Smashed Chickpea and Avocado Sandwich
There are a few new-to-me places I have to tell you about. Rose City Taqueria? It’s such a solid taco shop. Filling, cheap, and that green sauce is awesome. Oh and carne asada fries? Yep. Wiz Bang, the new soft serve place by the same folks as Salt and Straw? Talk about reinvigorating my love for them. They have these things called concretes, which is soft serve mixed with toppings. That Woodblock chocolate soft serve with salted, malted chocolate chip cookie dough is like a Dairy Queen Blizzard on steroids. Unbelievably good. It’s in the new Pine Street Market space, which makes me feel like I’m in Europe. I haven’t been to any of the other restaurants in there, but soon. Boke Dokie is Boke Bowl’s new food cart that focuses on their fried chicken [and tofu] sandwiches. I’ve had their ramen, but never the chicken, but it seems like it deserves it’s own food cart. The chicken was juicy, the bun a perfect mix of soft and sturdy, a kimchi-esque slaw, and the green salsa will melt your face. Bomb. So bomb.

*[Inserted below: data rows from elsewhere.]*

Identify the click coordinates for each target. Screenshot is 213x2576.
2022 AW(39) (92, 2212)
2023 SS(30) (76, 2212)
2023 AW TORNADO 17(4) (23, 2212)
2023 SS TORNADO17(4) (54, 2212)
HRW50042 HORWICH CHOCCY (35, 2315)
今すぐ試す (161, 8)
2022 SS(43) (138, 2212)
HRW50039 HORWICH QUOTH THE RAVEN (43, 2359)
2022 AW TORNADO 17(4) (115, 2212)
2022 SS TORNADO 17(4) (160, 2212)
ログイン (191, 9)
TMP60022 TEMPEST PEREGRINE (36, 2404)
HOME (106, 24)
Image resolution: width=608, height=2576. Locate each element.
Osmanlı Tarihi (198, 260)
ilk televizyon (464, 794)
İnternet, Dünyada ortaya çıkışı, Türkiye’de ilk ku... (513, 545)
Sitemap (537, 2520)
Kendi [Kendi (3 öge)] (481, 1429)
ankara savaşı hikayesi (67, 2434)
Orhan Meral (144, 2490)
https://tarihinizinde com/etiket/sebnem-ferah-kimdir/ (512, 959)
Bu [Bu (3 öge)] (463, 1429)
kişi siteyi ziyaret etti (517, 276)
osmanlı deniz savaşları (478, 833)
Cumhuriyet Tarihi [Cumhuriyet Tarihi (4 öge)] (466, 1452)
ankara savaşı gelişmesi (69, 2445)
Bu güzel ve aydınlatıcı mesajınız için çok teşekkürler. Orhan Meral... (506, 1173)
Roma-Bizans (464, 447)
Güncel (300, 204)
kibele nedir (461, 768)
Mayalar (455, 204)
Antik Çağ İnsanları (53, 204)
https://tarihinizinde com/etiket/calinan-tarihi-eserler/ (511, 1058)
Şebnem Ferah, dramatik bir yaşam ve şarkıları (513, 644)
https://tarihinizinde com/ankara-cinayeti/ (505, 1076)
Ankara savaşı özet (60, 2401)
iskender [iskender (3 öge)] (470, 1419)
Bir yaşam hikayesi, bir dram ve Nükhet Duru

So this simple sandwich of smashed chickpeas and avocado had me craving pickles like whoa. After that first bite, I knew that’s what I wanted. That salty brine and crunch was necessary. Some red onion or some capers would have also been gladly accepted. There was a jar of Colman’s Mustard at the store the other day and I had to have it. I haven’t seen it in non-powder form since I was in the UK years ago. It’s so spicy and intense–probably one of my favorite mustards. It definitely started my love affair with mustard at any rate. It would have been absolutely on this sandwich. It’s a versatile thing, this sandwich. I started with the bare bones of this recipe, smash an avocado and some drained and rinsed chickpeas together. Add salt and pepper to taste. Add a splash of lemon or lime juice. It’s been all the rage, and I can see why. It’s filling and fresh. It doesn’t leave the office smelling like fish [but I’m not above that]. It can sit in your desk without needing the fridge, but that avocado may start to brown. I realize it’s not really much of a recipe, but it’s just that good.
- 1 ripe avocado
- 15oz can of chickpeas, rinsed and drained
- Salt and pepper
- A splash or lemon or lime juice
- Optional mix-ins/toppings: mustard, pickles, red onion, capers
Mash together the avocado and chickpeas in a bowl. I used my small capacity food processor because the avocado wasn’t as ripe as I would have liked. I think in a perfect world, a fork would work just fine. Add salt, pepper, and lemon/lime juice to taste. Mix in additional condiments and make your sandwich. Top with pickles if you’re into that sort of thing.